A Simplified Football Game Prediction Model
Blog at Soccer Statistically. Contribute stats articles for EPL Index. Economics student. Play soccer at Haverford College.
How can we predict the outcomes of football matches? What data should we use and how should we use it? Today on the blog Ford Bohrmann takes us through the early development of a football prediction model and how we can use these techniques to develop a more advanced model and improve our betting.
As a disclaimer, I'd like to point out that I do not come from a betting background. I have never placed a bet on a football game, mostly because it is illegal to do so in the United States. That being said, I am very interested in using statistics to better understand football, something that is related to football betting.

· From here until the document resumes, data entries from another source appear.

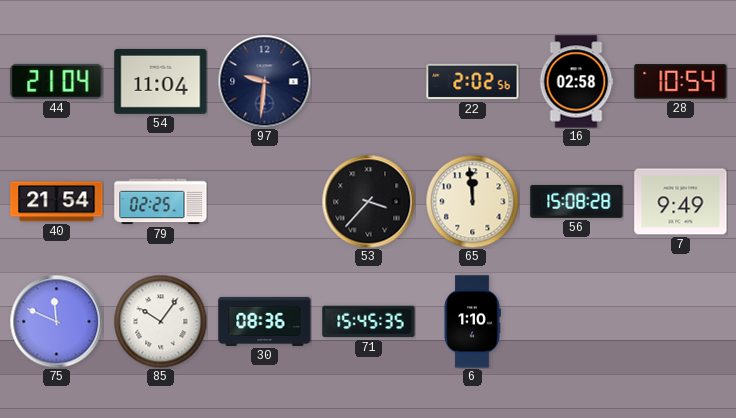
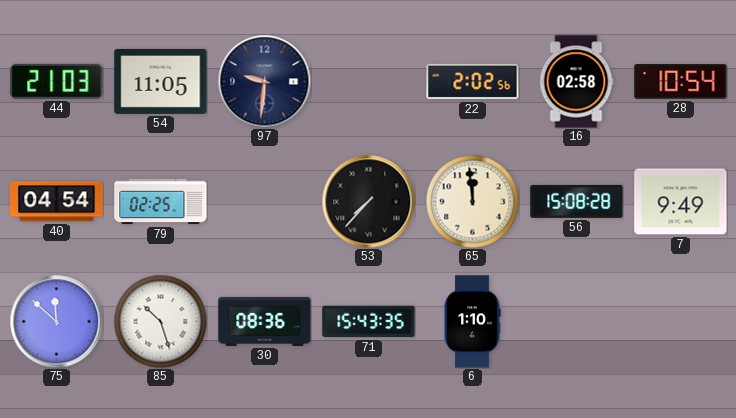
44: 21:04 -> 21:03
54: 11:04 -> 11:05
40: 21:54 -> 04:54
53: 3:37 -> 7:37
75: 11:49 -> 11:52
85: 10:06 -> 10:27
71: 15:45 -> 15:43
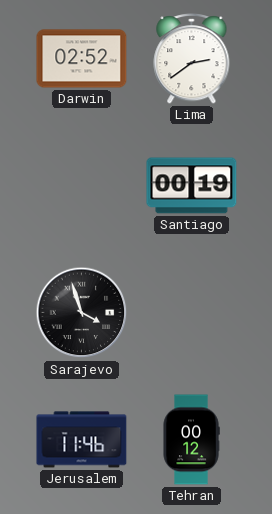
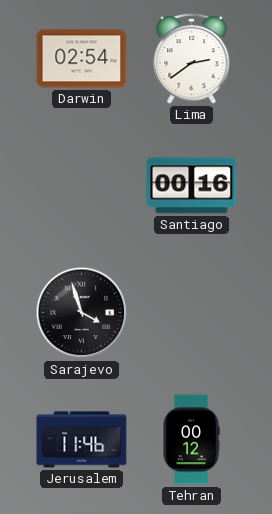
Darwin: 02:52 -> 02:54
Santiago: 00:19 -> 00:16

The simple question that I wanted to answer was this: How accurate can a model to predict football game outcomes be?
Even more interesting, is this model more accurate than the odds set by bookmakers? I am sure that people have tried this before but I wanted to try it out on my own with my own model.
My hypothesis was that yes, the bookmakers could be beaten, even using a simple model.

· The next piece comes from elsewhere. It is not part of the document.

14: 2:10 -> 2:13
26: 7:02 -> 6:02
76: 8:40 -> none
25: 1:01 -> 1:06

Obviously, there are nearly infinite variables that one could put in to a model to predict football games. For this reason, I aimed to create the model as simple as possible.
Specifically, I limited my model to just 4 variables:
- The home team's goal differential up to that point in the season.

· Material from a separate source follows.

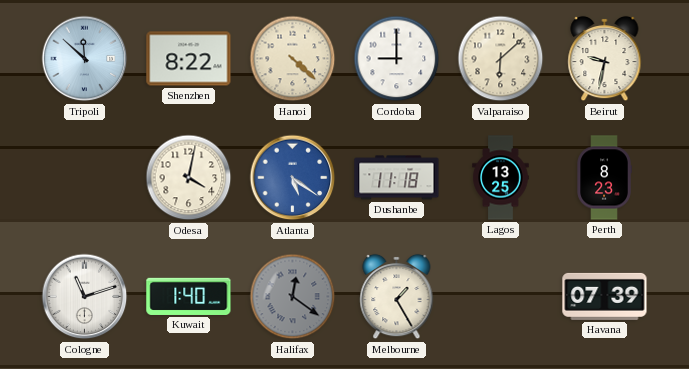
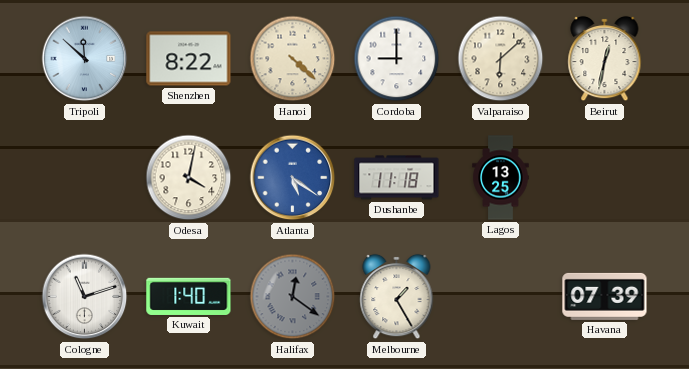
Beirut: 9:32 -> 12:32
Perth: 8:23 -> none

- The away team's goal differential up to that point in the season.
- The home team's points from the previous season.
- The away team's points from the previous season.
Nothing too complicated or confusing at all. In my mind, these were 4 variables that were simple enough to use and gain access to easily, while also being important enough to create an accurate model.
In order to do this, I first needed data. I got all of the data from the RSSSF Historical Domestic Results page. If you haven't heard of this website before, bookmark it. It's a great resource covering a wide range of leagues and years.
Anyways, this data was not in the exact format that I needed. After a lot of manipulation in Excel and then R, I was able to get it in the format that I needed. This actually took up the majority of the time and effort that the project required.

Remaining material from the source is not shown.